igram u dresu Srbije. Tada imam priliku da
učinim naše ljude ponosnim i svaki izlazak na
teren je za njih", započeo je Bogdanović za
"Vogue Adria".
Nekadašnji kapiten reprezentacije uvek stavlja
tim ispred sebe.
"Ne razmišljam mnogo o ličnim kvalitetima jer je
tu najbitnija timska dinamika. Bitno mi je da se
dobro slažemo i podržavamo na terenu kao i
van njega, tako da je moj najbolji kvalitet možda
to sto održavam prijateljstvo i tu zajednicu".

+ + +

Work item: What you return should match every line above exactly.

Answer to this exercise:
igram u dresu Srbije. Tada imam priliku da
učinim naše ljude ponosnim i svaki izlazak na
teren je za njih", započeo je Bogdanović za
"Vogue Adria".
Nekadašnji kapiten reprezentacije uvek stavlja
tim ispred sebe.
"Ne razmišljam mnogo o ličnim kvalitetima jer je
tu najbitnija timska dinamika. Bitno mi je da se
dobro slažemo i podržavamo na terenu kao i
van njega, tako da je moj najbolji kvalitet možda
to sto održavam prijateljstvo i tu zajednicu".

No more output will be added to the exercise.